**Work item:**
Take the records below from their first line through the line holding "Puremaps offline and", and set each of those lines down exactly, without pictures.

**Dataset excerpts:**
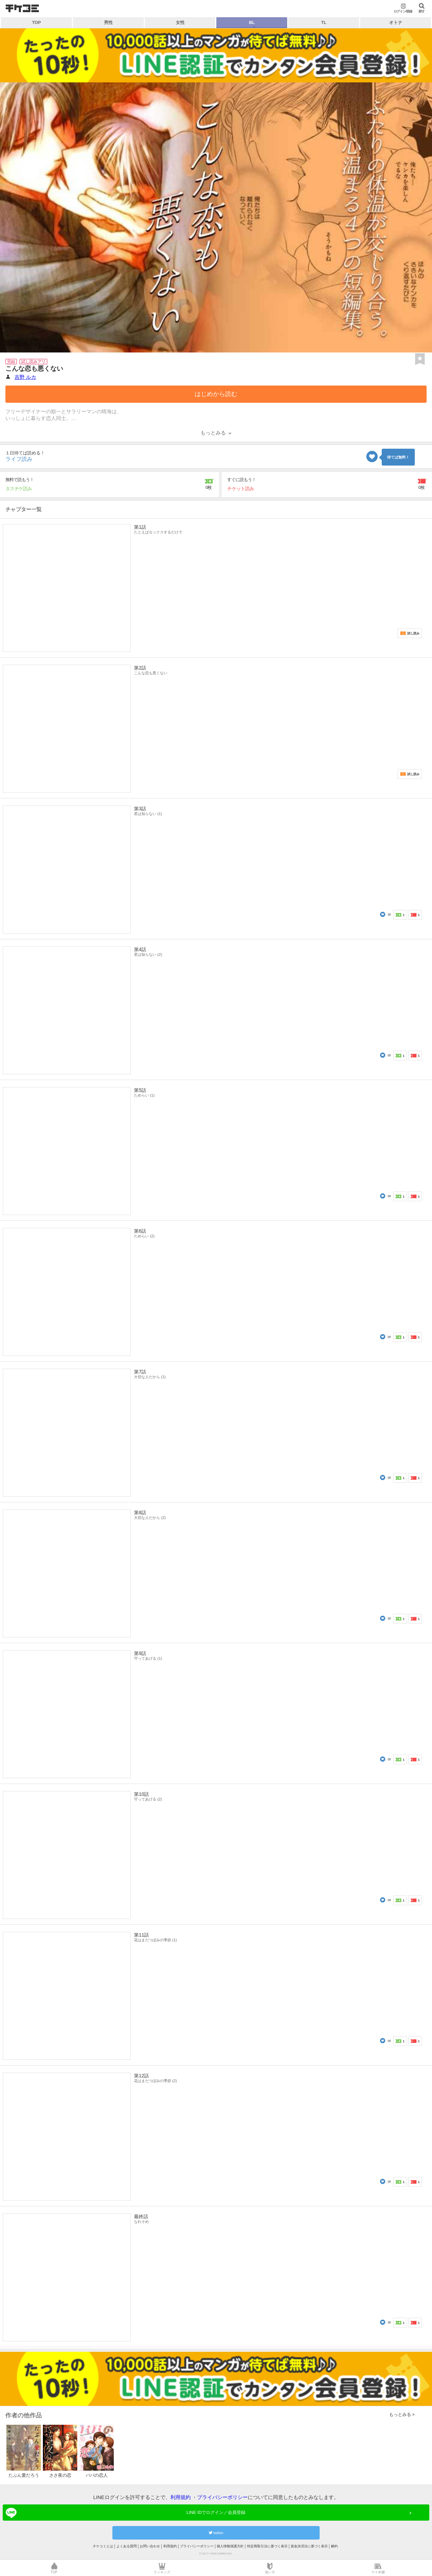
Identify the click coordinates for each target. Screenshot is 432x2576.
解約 (334, 2546)
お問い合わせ (150, 2546)
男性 (108, 22)
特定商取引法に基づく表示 (267, 2546)
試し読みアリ (33, 361)
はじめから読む (216, 394)
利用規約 (180, 2497)
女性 (180, 22)
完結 (11, 361)
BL (252, 22)
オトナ (395, 22)
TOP (36, 22)
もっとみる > (402, 2414)
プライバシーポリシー (222, 2497)
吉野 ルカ (25, 377)
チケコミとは (103, 2546)
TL (323, 22)
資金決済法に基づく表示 (309, 2546)
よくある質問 (126, 2546)
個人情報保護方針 (230, 2546)
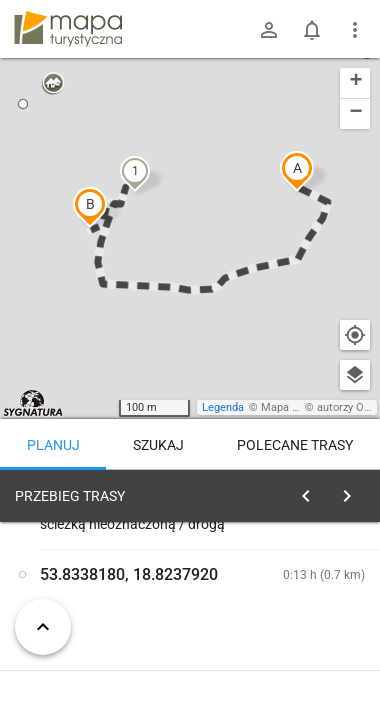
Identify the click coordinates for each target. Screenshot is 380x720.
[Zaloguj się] (269, 30)
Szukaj (158, 445)
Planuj (53, 445)
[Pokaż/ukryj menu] (355, 30)
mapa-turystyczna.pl (68, 29)
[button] (297, 171)
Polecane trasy (295, 445)
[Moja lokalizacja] (355, 335)
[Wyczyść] (353, 491)
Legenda (223, 407)
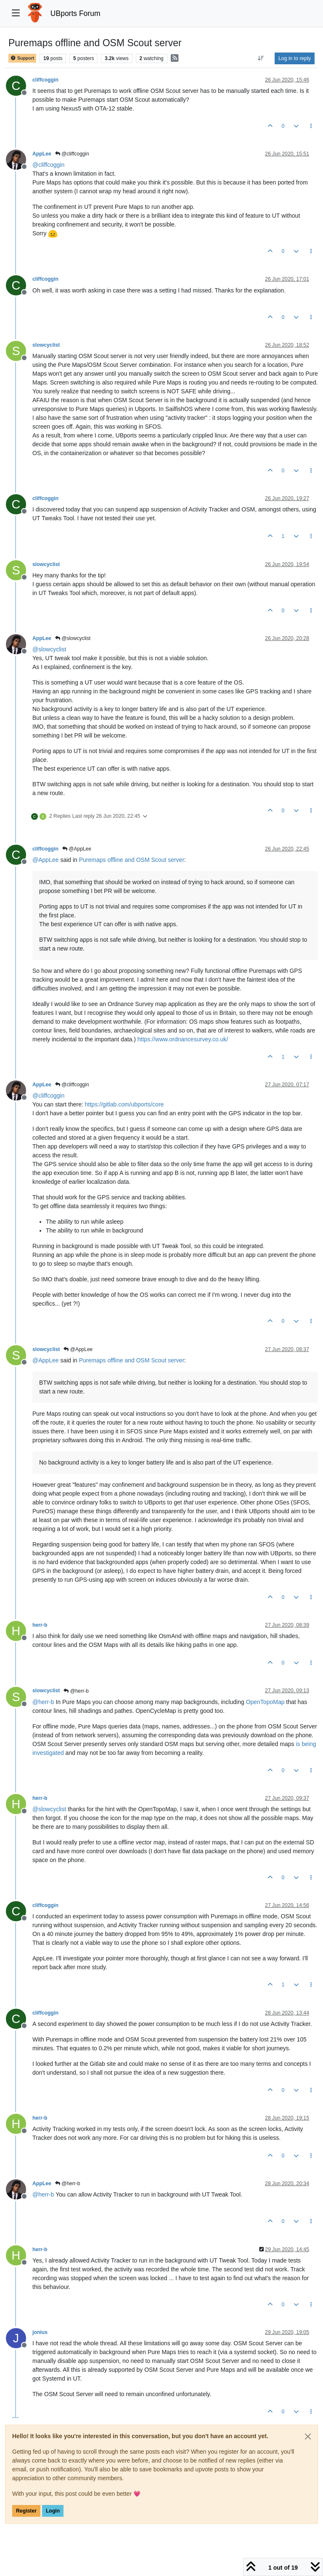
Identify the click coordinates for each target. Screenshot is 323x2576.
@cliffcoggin (72, 154)
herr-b (39, 1625)
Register (26, 2511)
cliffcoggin (45, 80)
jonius (40, 2332)
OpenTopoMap (265, 1702)
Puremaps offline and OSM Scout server (131, 859)
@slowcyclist (72, 638)
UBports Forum (75, 13)
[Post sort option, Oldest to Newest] (261, 58)
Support (22, 58)
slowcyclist (46, 345)
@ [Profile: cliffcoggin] (48, 164)
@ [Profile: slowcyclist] (49, 649)
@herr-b (76, 1691)
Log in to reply (294, 58)
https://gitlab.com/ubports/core (124, 1104)
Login (53, 2511)
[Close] (308, 2436)
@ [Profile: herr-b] (43, 1702)
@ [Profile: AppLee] (45, 859)
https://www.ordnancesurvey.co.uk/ (183, 1039)
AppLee (41, 154)
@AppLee (76, 849)
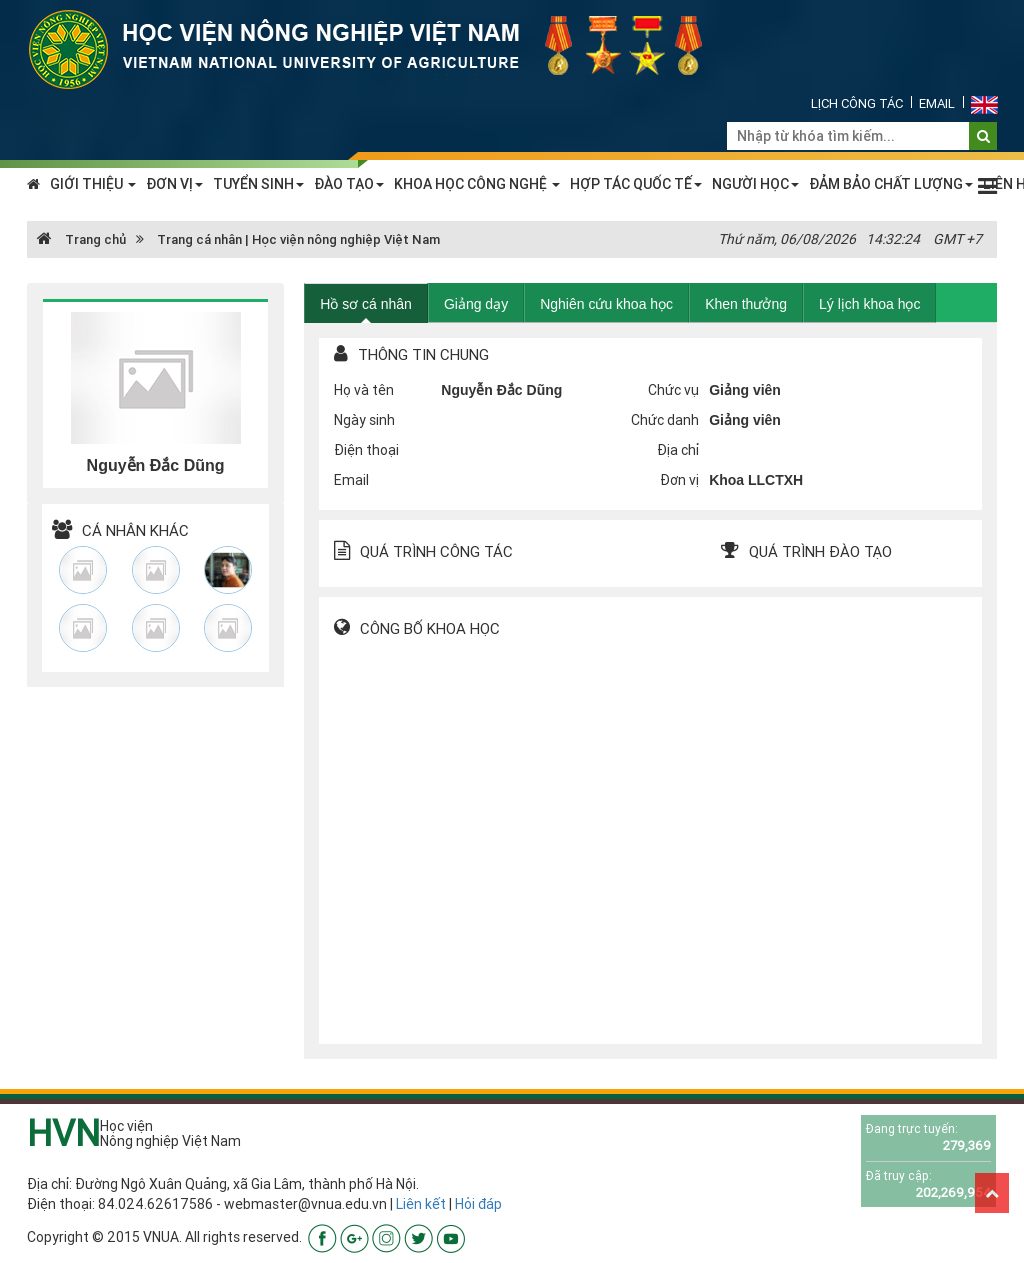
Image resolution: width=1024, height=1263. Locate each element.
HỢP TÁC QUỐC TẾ (636, 184)
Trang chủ (81, 239)
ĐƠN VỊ (174, 184)
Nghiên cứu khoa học (606, 304)
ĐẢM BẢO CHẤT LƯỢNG (891, 184)
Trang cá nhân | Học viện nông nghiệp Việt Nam (298, 239)
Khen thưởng (746, 304)
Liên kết (421, 1204)
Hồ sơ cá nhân (366, 304)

**Finished exercise:**
Identify the click coordinates for each target. Screenshot is 432x2576.
解約 (334, 2546)
お問い合わせ (150, 2546)
男性 (108, 22)
特定商取引法に基づく表示 (267, 2546)
試し読みアリ (33, 361)
はじめから読む (216, 394)
利用規約 (180, 2497)
女性 (180, 22)
完結 (11, 361)
BL (252, 22)
オトナ (395, 22)
TOP (36, 22)
もっとみる > (402, 2414)
プライバシーポリシー (222, 2497)
吉野 ルカ (25, 377)
チケコミとは (103, 2546)
TL (323, 22)
資金決済法に基づく表示 (309, 2546)
よくある質問 (126, 2546)
個人情報保護方針 (230, 2546)
Identify the click coordinates for each target. Screenshot is 380x720.
[Zaloguj się] (269, 30)
Szukaj (158, 445)
Planuj (53, 445)
[Pokaż/ukryj menu] (355, 30)
mapa-turystyczna.pl (68, 29)
[button] (297, 171)
Polecane trasy (295, 445)
[Moja lokalizacja] (355, 335)
[Wyczyść] (353, 491)
Legenda (223, 407)
Identify the click coordinates for each target. Screenshot is 323x2576.
@cliffcoggin (72, 154)
herr-b (39, 1625)
Register (26, 2511)
cliffcoggin (45, 80)
jonius (40, 2332)
OpenTopoMap (265, 1702)
Puremaps offline and OSM Scout server (131, 859)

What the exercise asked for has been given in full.